There are a potential bonus that may be awarded at the discretion of the marker/instructor. Up to 5% could be added to your final mark to a maximum of 100% in the course. Examples of where this may be awarded is as follows:
- Complex class structure due to choosing a very complex game which is good or excellent in its design.
- Advanced use of Java features such as functional interfaces, abstract classes above or beyond what might be expected at the second year level.
- Advanced use of algorithms in the strategies for playing the game.
- Advanced use of Exceptions to manage different aspects of the code beyond the second year level.
- Insightful reflections on the use of generative AI above and beyond what is expected in the criteria.
If you have one of the above components, or another aspect you would like considered, please provide a description and why you think it should be considered in the appropriate section of your report. It is recommended that you complete the requirements of the project and commit a completed project before trying to add bonus material.
All submission will be done through the Github Classroom. Your team will accept the project, similar to how you have accepted lab assignments. You will commit your code, and all code in the repository at the submission date will be marked.

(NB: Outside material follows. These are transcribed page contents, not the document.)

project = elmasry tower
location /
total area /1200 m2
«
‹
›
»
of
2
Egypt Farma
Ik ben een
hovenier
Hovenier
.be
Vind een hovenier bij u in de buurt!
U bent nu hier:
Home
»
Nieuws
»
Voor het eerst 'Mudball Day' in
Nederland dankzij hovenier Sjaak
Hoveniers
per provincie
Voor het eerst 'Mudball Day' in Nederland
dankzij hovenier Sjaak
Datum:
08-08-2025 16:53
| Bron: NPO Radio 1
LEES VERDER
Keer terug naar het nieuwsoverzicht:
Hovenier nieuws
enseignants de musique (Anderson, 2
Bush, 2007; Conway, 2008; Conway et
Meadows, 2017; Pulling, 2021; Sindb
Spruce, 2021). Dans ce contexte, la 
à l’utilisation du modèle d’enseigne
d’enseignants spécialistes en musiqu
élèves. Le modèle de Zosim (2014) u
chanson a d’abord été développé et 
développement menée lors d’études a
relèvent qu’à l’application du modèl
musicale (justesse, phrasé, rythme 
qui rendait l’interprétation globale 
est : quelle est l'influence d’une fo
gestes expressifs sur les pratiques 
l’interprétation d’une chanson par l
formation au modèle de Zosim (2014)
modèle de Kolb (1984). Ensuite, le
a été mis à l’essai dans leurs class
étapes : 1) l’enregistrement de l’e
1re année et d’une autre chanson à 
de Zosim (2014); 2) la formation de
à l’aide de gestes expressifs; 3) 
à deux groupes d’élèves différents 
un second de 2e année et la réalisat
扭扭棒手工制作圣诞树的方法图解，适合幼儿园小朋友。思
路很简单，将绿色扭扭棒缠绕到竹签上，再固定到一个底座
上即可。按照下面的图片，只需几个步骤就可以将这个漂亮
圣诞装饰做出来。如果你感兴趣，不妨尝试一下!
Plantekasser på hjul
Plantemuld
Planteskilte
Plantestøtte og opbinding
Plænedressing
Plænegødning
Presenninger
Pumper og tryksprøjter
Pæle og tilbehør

As a note, it is expected that students will be regularly be committing code to the Github repository. Late submissions due to technical issues will not normally be accepted.
For those working in a pair, it is expected that each individual will contribute in meaningful and substantive ways to the project. If a complaint is raised by one or both of the members of a working pair, or during final marking, the instructor will examine the Github logs as evidence regarding contribution. At the discretion of the instructor, under performing members will have deductions associated with their contribution, up to and including 0 for the project for a complete absence of meaningful and substantive contributions.
If there are serious problems arising in multiple groups, the instructor may introduce a short survey halfway through the project period regarding relative contributions. If this occurs, it will be announced through Moodle.
In your project package for this project you will include a text file in the project folder, at the same folder level as src named INTEGRITY.md.
Please read this file carefully and update it to have your names and student numbers. Students who do not complete this statement will have a deduction of 10% from the project mark.
It is clear from this project description that you are permitted to use generative AI as part of your toolset. However, this does not mean that the rest of UPEI Academic Regulation 20 is not applicable to this assignment. It is expected that you will abide by the rules regarding plagiarism, misrepresentation, solicitation and fabrication of results, as well as any other forms of academic misconduct.
As a caution, groups working on the same game (which will likely happen) will naturally have variation in how they are implemented. It is highly improbable that two groups would have near identical implementations with the number of choices in this project. Further, it is highly improbable that two groups would have near identical implementations just because they used the same generative AI tools. Such a claim would not be accepted in an academic misconduct investigation. A reminder that as per the syllabus, a team that has academic misconduct upheld will lose receive 0, losing 15% of the final mark, and an additional 15% from their final mark. Individuals with previous academic misconduct allegations upheld will further have a maximum mark of 50% possible in the course.